* Data shown
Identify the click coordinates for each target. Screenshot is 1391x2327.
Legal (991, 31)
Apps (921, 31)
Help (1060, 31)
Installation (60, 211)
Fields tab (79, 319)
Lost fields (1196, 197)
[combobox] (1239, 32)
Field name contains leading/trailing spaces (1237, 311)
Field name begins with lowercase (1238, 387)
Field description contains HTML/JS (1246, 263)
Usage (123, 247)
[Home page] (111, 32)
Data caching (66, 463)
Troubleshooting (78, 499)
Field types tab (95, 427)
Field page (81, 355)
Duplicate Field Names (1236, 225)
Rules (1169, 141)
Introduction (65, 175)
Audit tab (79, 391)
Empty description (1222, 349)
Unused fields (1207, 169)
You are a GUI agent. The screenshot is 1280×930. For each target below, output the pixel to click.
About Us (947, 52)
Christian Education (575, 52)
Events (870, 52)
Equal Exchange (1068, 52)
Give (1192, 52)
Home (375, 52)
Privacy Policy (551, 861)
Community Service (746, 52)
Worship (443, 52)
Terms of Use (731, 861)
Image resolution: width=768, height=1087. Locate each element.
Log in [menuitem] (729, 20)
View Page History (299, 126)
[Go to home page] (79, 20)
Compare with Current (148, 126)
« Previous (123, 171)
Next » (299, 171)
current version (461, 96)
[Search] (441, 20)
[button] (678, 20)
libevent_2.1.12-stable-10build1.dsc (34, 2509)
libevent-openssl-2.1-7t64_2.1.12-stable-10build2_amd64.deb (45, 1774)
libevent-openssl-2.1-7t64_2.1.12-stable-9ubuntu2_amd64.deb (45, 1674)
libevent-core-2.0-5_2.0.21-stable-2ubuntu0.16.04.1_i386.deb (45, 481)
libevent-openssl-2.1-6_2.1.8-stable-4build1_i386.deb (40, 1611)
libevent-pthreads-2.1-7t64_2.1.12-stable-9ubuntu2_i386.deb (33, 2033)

* Problem to work on
Output an exact copy of each record.

* Answer to this task
Identify the click coordinates for each target. Screenshot is 1391x2327.
Legal (991, 31)
Apps (921, 31)
Help (1060, 31)
Installation (60, 211)
Fields tab (79, 319)
Lost fields (1196, 197)
[combobox] (1239, 32)
Field name contains leading/trailing spaces (1237, 311)
Field name begins with lowercase (1238, 387)
Field description contains HTML/JS (1246, 263)
Usage (123, 247)
[Home page] (111, 32)
Data caching (66, 463)
Troubleshooting (78, 499)
Field types tab (95, 427)
Field page (81, 355)
Duplicate Field Names (1236, 225)
Rules (1169, 141)
Introduction (65, 175)
Audit tab (79, 391)
Empty description (1222, 349)
Unused fields (1207, 169)
You are a GUI agent. The screenshot is 1280×930. For each target below, output the pixel to click.
About Us (947, 52)
Christian Education (575, 52)
Events (870, 52)
Equal Exchange (1068, 52)
Give (1192, 52)
Home (375, 52)
Privacy Policy (551, 861)
Community Service (746, 52)
Worship (443, 52)
Terms of Use (731, 861)
Image resolution: width=768, height=1087. Locate each element.
Log in [menuitem] (729, 20)
View Page History (299, 126)
[Go to home page] (79, 20)
Compare with Current (148, 126)
« Previous (123, 171)
Next » (299, 171)
current version (461, 96)
[Search] (441, 20)
[button] (678, 20)
libevent_2.1.12-stable-10build1.dsc (34, 2509)
libevent-openssl-2.1-7t64_2.1.12-stable-10build2_amd64.deb (45, 1774)
libevent-openssl-2.1-7t64_2.1.12-stable-9ubuntu2_amd64.deb (45, 1674)
libevent-core-2.0-5_2.0.21-stable-2ubuntu0.16.04.1_i386.deb (45, 481)
libevent-openssl-2.1-6_2.1.8-stable-4build1_i386.deb (40, 1611)
libevent-pthreads-2.1-7t64_2.1.12-stable-9ubuntu2_i386.deb (33, 2033)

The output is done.